It's one of the best things you'll hear all year.
Daryl Easlea 2009
There is a school of thought who believes soul music finished in 1972 and then those who feel all new soul should sound as if it comes from before the same date. Thanks heavens for Maxwell. Only his fourth album and his first in eight years BLACKsummers'night has no such preconceptions and nor should its listeners.
The start of a trilogy of releases, BLACK is his soul album, SUMMERS' will be more gospel and NIGHT will focus on slow jams. However, there are touches of all three styles here.
Considering Maxwell is such a huge star in the US, this is not an album that sets out to please anyone but the artist himself; however, this is no exercise in self-indulgence – these are copper-bottomed, well-written songs. There are big ballads (Fistful Of Tears); astute pop songs (Pretty Wings); atmospheric workouts (Phoenix Rise) and, in Bad Habits, the sort of floating groove that ranks alongside Roy Ayers' or Donny Hathaway's most sun-kissed moments.

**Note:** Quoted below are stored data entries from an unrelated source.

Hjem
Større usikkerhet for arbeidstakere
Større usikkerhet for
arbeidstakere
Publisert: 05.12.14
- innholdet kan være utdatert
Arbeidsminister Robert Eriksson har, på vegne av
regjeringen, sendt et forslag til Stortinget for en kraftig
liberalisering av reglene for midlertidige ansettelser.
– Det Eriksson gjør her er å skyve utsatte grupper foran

Recorded largely live with his ten-piece band and working with his musical collaborator Hod Davis; as always, Maxwell works on a 'less is more' approach. For example, Keyon Harrold's understated trumpet solo on Playing Possum complements Maxwell's economical scat vocal and acoustic guitar to spine-tingling effect.
BLACKsummers'night does all this in 38 minutes. Arriving on the third day of one of our rare heatwaves in the UK has influenced this review to an extent; the undeniable pull of music this sweet playing with windows open and everyone seeming just that little bit happier helps. But when the storm clouds are back again, this will still sound as good. It's one of the best things you'll hear all year. Bring on the next two.